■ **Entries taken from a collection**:

———

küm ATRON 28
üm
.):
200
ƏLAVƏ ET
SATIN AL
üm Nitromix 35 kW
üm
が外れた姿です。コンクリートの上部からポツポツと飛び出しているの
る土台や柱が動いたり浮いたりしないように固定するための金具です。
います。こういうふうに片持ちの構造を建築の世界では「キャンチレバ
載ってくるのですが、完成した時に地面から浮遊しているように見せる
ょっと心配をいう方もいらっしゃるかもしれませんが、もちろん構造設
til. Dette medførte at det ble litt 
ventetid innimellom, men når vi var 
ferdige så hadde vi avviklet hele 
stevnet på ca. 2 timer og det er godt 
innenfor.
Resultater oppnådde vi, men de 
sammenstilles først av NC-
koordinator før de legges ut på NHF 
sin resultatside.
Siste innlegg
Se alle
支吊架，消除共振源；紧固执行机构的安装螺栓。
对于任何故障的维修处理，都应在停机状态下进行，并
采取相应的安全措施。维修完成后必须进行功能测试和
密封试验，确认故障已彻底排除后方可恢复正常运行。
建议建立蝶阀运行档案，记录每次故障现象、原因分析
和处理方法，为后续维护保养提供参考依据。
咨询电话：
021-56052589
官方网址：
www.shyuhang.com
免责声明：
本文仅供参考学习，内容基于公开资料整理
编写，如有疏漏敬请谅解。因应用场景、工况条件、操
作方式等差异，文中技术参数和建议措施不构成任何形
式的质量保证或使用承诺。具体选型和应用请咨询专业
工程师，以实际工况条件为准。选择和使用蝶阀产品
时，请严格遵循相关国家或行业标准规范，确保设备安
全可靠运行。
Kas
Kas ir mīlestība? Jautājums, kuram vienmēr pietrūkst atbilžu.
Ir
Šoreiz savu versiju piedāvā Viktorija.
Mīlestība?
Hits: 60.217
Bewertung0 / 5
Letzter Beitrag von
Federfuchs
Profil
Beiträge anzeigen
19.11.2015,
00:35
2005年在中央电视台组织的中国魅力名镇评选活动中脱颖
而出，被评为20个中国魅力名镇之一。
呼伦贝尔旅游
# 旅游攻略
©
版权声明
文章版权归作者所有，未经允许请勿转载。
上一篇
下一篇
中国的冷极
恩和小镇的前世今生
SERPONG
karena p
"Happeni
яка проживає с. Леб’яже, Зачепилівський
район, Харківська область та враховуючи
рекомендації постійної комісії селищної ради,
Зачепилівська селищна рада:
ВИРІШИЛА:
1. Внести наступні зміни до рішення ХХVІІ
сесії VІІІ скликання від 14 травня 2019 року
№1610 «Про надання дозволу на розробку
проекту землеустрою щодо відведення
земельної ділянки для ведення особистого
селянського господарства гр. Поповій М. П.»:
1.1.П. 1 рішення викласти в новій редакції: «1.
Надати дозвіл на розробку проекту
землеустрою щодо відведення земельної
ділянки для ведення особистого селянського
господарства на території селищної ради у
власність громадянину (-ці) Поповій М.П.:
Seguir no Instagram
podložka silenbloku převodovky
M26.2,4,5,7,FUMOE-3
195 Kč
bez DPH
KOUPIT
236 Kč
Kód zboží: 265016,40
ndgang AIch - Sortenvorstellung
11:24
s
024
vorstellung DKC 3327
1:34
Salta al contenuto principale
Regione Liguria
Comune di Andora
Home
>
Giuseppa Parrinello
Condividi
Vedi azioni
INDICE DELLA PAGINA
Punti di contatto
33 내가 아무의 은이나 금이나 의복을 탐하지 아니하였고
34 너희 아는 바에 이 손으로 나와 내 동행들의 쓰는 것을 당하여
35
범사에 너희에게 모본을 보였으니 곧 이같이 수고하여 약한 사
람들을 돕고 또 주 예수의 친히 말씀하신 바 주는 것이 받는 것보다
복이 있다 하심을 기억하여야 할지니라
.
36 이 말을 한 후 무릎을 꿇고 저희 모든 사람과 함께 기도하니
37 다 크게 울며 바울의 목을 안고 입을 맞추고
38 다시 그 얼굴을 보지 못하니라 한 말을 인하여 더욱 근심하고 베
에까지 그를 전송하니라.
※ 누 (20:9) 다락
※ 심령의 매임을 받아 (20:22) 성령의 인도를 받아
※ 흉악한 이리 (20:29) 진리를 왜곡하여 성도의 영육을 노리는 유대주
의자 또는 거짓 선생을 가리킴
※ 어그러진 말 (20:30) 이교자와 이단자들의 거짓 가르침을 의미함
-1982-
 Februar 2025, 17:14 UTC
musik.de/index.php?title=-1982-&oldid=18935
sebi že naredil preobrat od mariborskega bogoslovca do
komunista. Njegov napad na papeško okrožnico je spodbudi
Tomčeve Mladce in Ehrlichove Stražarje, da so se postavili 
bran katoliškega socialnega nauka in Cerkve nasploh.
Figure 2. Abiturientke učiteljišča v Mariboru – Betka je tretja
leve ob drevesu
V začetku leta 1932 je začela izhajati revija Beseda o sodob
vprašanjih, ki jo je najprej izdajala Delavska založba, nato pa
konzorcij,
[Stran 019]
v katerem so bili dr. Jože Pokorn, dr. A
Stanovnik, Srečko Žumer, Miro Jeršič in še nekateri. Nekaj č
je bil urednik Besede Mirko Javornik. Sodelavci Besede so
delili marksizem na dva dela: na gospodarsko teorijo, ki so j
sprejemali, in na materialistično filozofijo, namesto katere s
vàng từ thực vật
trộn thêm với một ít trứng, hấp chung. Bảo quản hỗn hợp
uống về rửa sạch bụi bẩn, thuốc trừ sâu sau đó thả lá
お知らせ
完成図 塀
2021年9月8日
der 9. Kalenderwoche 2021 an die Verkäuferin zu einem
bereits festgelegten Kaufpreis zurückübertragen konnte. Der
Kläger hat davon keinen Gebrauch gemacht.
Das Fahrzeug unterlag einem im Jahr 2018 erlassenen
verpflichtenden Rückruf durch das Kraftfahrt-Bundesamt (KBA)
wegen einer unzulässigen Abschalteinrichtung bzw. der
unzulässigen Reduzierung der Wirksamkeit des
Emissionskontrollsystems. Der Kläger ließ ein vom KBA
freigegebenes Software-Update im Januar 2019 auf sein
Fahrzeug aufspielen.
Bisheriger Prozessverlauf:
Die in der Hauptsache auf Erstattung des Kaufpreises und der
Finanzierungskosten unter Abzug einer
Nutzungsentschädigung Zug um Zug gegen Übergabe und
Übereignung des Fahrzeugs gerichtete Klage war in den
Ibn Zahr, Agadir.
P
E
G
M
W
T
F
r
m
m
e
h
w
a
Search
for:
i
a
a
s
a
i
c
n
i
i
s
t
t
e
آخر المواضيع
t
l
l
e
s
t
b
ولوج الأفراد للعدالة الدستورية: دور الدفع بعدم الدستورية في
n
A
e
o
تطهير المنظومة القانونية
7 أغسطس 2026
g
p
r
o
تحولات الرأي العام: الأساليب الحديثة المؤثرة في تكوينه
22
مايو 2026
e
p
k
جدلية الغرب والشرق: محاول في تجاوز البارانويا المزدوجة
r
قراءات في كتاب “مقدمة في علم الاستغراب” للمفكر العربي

———

The lines running from the start of the data through the one that contains "район, Харківська область та враховуючи" should be reproduced exactly, and only those.

■ **Written reply**:
küm ATRON 28
üm
.):
200
ƏLAVƏ ET
SATIN AL
üm Nitromix 35 kW
üm
が外れた姿です。コンクリートの上部からポツポツと飛び出しているの
る土台や柱が動いたり浮いたりしないように固定するための金具です。
います。こういうふうに片持ちの構造を建築の世界では「キャンチレバ
載ってくるのですが、完成した時に地面から浮遊しているように見せる
ょっと心配をいう方もいらっしゃるかもしれませんが、もちろん構造設
til. Dette medførte at det ble litt 
ventetid innimellom, men når vi var 
ferdige så hadde vi avviklet hele 
stevnet på ca. 2 timer og det er godt 
innenfor.
Resultater oppnådde vi, men de 
sammenstilles først av NC-
koordinator før de legges ut på NHF 
sin resultatside.
Siste innlegg
Se alle
支吊架，消除共振源；紧固执行机构的安装螺栓。
对于任何故障的维修处理，都应在停机状态下进行，并
采取相应的安全措施。维修完成后必须进行功能测试和
密封试验，确认故障已彻底排除后方可恢复正常运行。
建议建立蝶阀运行档案，记录每次故障现象、原因分析
和处理方法，为后续维护保养提供参考依据。
咨询电话：
021-56052589
官方网址：
www.shyuhang.com
免责声明：
本文仅供参考学习，内容基于公开资料整理
编写，如有疏漏敬请谅解。因应用场景、工况条件、操
作方式等差异，文中技术参数和建议措施不构成任何形
式的质量保证或使用承诺。具体选型和应用请咨询专业
工程师，以实际工况条件为准。选择和使用蝶阀产品
时，请严格遵循相关国家或行业标准规范，确保设备安
全可靠运行。
Kas
Kas ir mīlestība? Jautājums, kuram vienmēr pietrūkst atbilžu.
Ir
Šoreiz savu versiju piedāvā Viktorija.
Mīlestība?
Hits: 60.217
Bewertung0 / 5
Letzter Beitrag von
Federfuchs
Profil
Beiträge anzeigen
19.11.2015,
00:35
2005年在中央电视台组织的中国魅力名镇评选活动中脱颖
而出，被评为20个中国魅力名镇之一。
呼伦贝尔旅游
# 旅游攻略
©
版权声明
文章版权归作者所有，未经允许请勿转载。
上一篇
下一篇
中国的冷极
恩和小镇的前世今生
SERPONG
karena p
"Happeni
яка проживає с. Леб’яже, Зачепилівський
район, Харківська область та враховуючи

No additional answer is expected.